--- Provided records ---

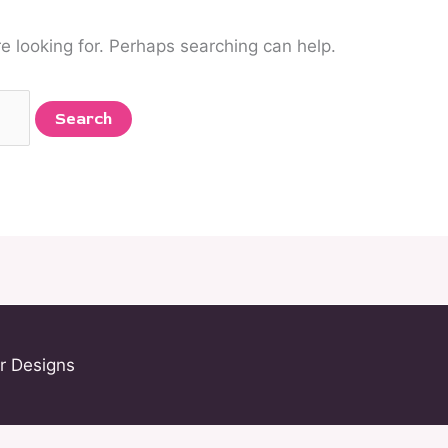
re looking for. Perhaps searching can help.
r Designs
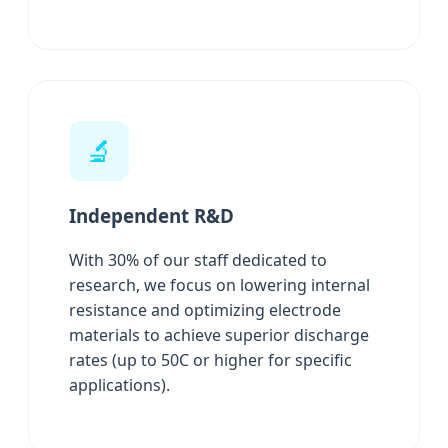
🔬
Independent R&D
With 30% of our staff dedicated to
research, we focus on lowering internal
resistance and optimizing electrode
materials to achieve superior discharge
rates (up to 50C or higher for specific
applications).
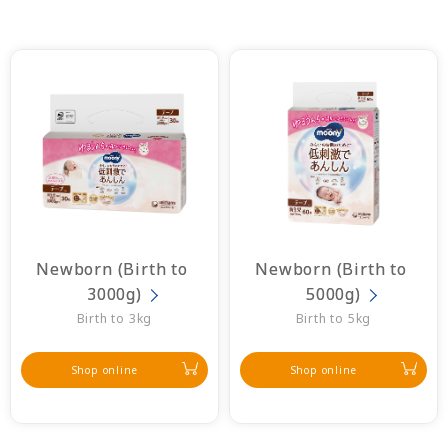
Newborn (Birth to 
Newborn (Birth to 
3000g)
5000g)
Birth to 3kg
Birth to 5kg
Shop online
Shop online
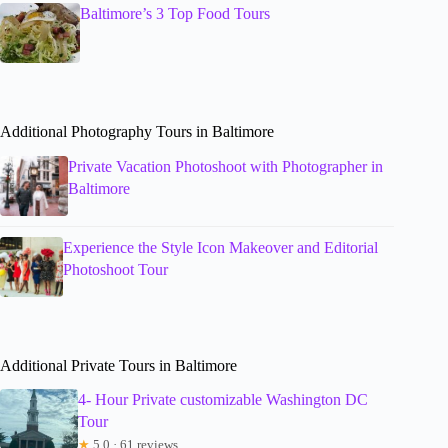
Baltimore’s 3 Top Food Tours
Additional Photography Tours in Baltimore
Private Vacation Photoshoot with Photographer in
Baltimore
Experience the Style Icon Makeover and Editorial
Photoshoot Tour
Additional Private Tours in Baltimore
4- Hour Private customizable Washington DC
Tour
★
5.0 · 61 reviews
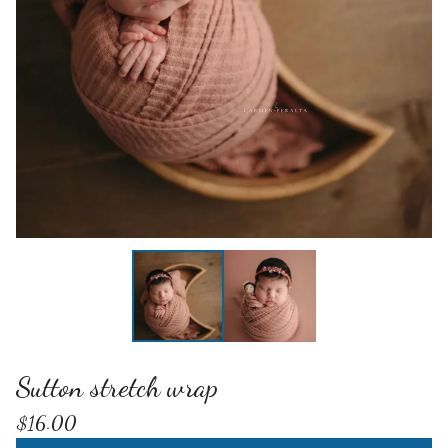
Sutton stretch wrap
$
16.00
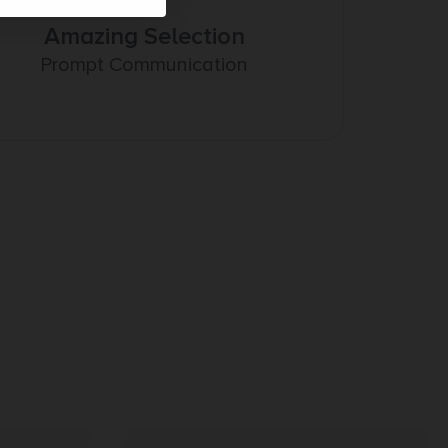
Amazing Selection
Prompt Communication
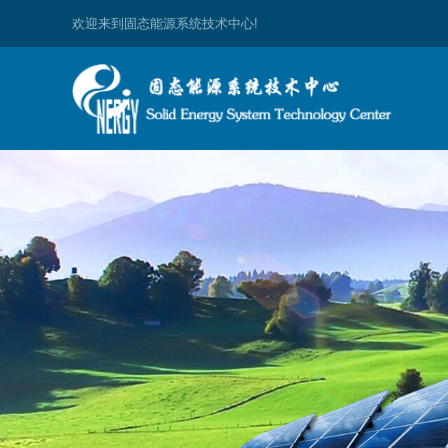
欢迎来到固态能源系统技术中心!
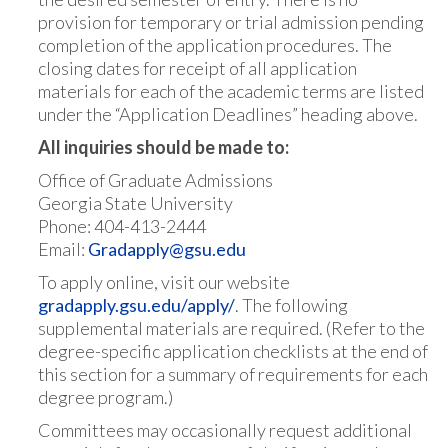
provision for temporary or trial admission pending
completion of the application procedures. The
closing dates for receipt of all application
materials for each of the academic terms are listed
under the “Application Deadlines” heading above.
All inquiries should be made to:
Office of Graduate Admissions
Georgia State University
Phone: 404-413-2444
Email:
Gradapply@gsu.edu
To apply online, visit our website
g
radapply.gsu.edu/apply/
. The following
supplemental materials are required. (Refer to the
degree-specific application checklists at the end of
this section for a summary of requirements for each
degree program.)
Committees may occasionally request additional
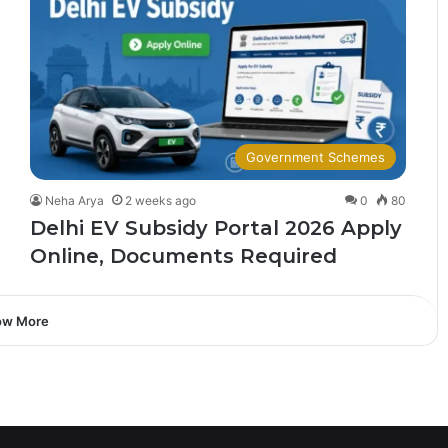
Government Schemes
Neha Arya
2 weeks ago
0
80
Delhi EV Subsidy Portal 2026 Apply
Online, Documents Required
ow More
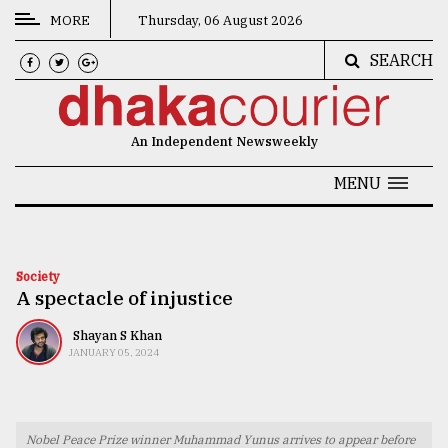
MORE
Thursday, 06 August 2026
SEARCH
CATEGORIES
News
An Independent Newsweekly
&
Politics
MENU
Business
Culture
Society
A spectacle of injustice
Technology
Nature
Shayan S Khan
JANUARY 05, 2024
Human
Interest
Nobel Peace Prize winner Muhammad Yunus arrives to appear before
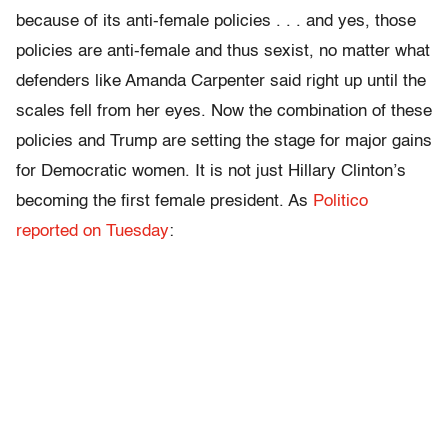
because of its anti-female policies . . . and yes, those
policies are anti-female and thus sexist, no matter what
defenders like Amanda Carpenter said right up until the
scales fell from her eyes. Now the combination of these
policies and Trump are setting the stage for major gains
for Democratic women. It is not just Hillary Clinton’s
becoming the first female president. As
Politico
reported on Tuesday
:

---

**What this task involves**:
The word "degree" appears in some of the lines above. Copy those lines.

**Written answer**:
degree-specific application checklists at the end of
degree program.)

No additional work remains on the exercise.